Райнхарт, любезно принятый Полковником, тут же начал свою речь, разумеется, не так, как собирался, — не с матери, а прямо заговорив об отце, и говорить он начал даже до того, как они сели.
— А известно ли вам, — поинтересовался Полковник, вежливо предлагая сигареты, — кем был ваш настоящий отец?

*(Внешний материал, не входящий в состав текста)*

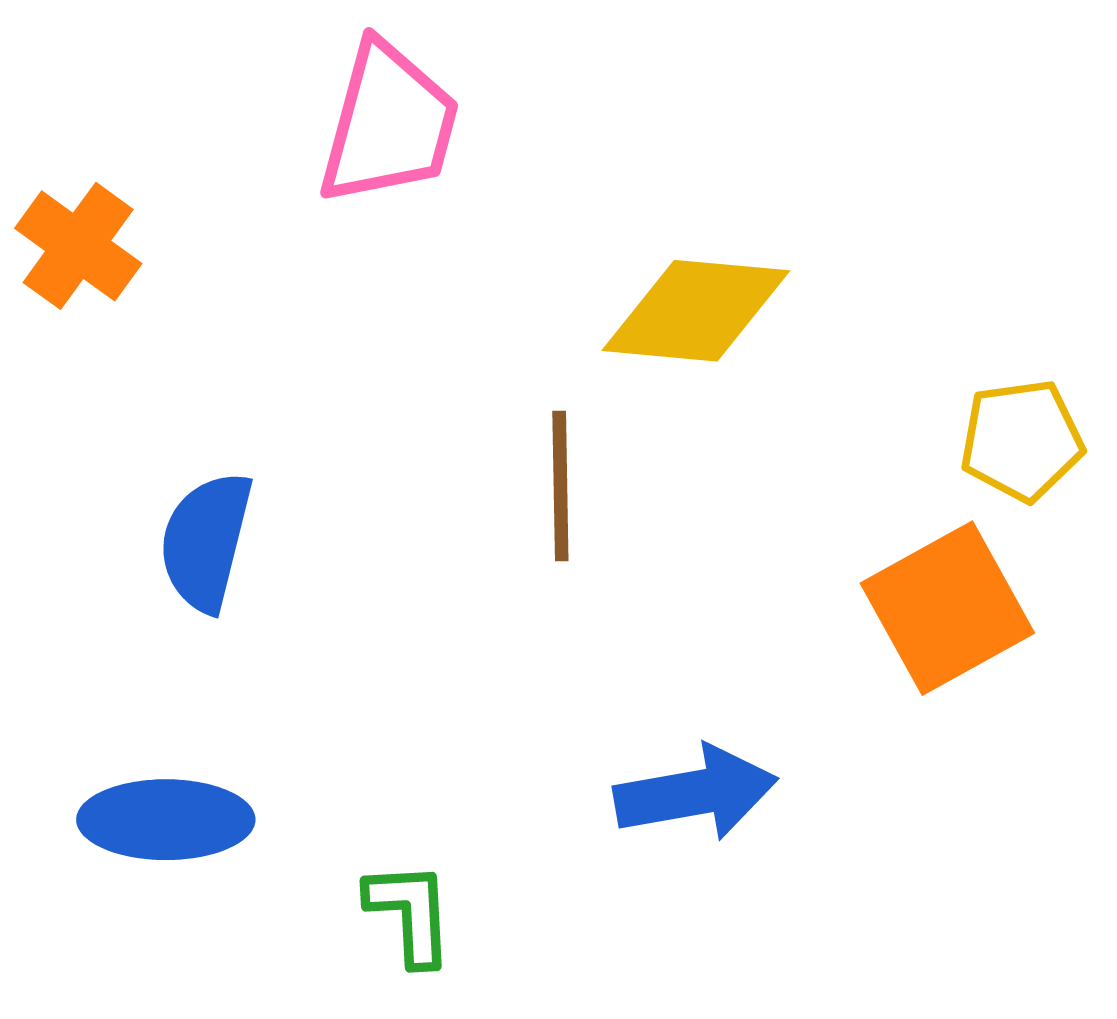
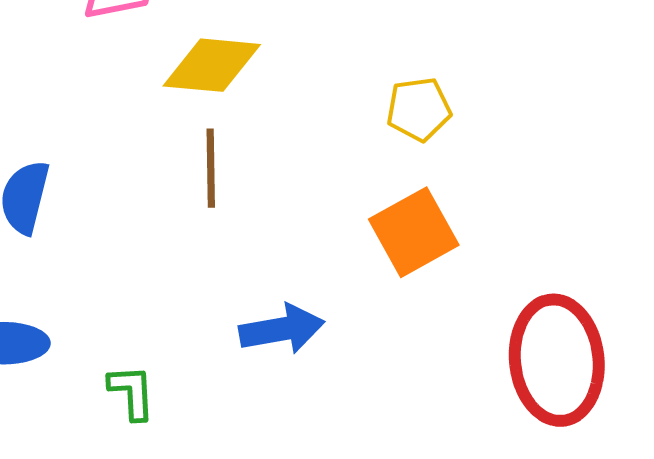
yellow diamond: (696, 311) -> (212, 65), moved
yellow pentagon: (1022, 440) -> (419, 109), moved

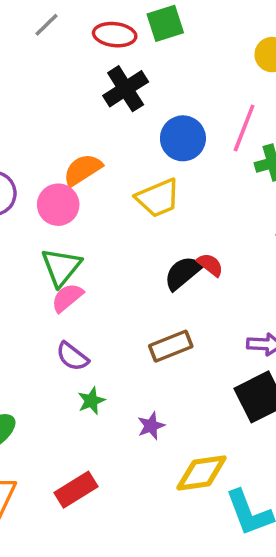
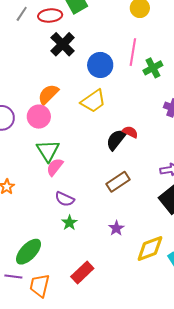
gray line: (47, 25) -> (22, 14), moved
green star: (91, 401) -> (69, 223), moved

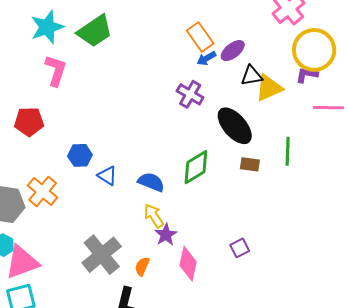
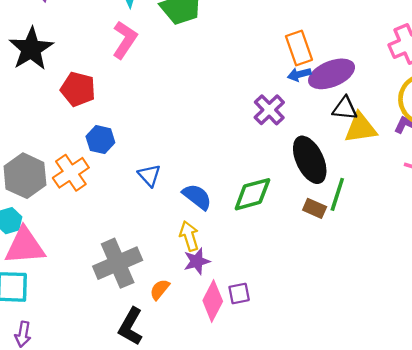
purple ellipse: (233, 51) -> (332, 74), size x1.5
green line: (288, 151) -> (337, 194), moved
blue hexagon: (80, 155) -> (100, 140), moved
purple square: (240, 248) -> (239, 294), moved

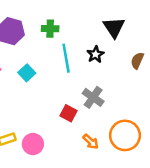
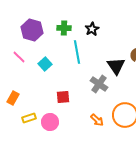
black triangle: (114, 27) -> (116, 66), moved
black star: (96, 54) -> (92, 29), moved
red square: (69, 113) -> (63, 97), moved, turned -32

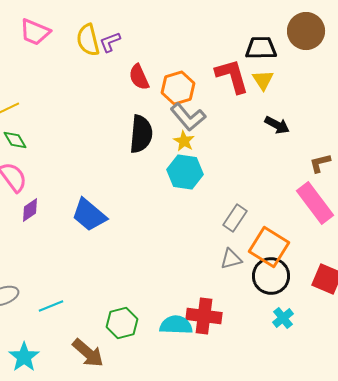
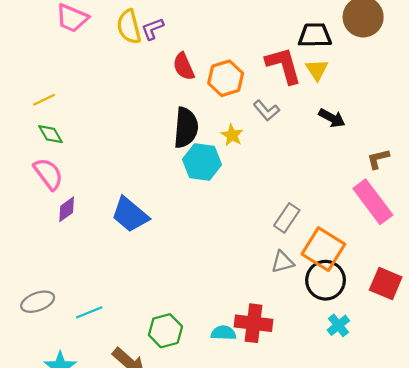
gray L-shape: (188, 117) -> (266, 110), moved, size x0.7
cyan hexagon: (185, 172) -> (202, 162), moved
cyan semicircle: (176, 325) -> (223, 333), size x0.7

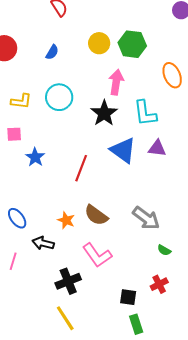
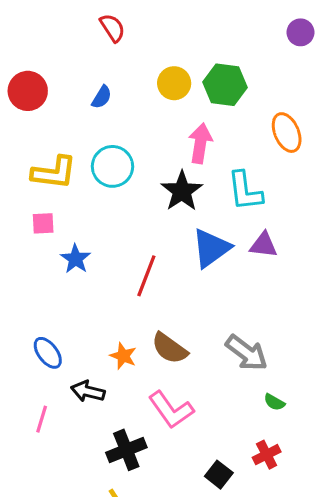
yellow L-shape: (21, 101) -> (54, 173), size x1.4
blue triangle: (123, 150) -> (211, 248), turned 48
black square: (128, 297) -> (219, 475), turned 30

Позднее, когда Райнхарт закрыл за собой тяжелую калитку и снова оказался на улице — он словно рухнул с неба на землю, — его тут же окутал звон колоколов, ослепило солнце, окружил покой праздничного дня, яркого и неотвратимого: скверы в пене цветения, синева неба, исчерченная зигзагами бабочек, неторопливо идущие в церковь горожане… Говорил в то утро почти один Полковник.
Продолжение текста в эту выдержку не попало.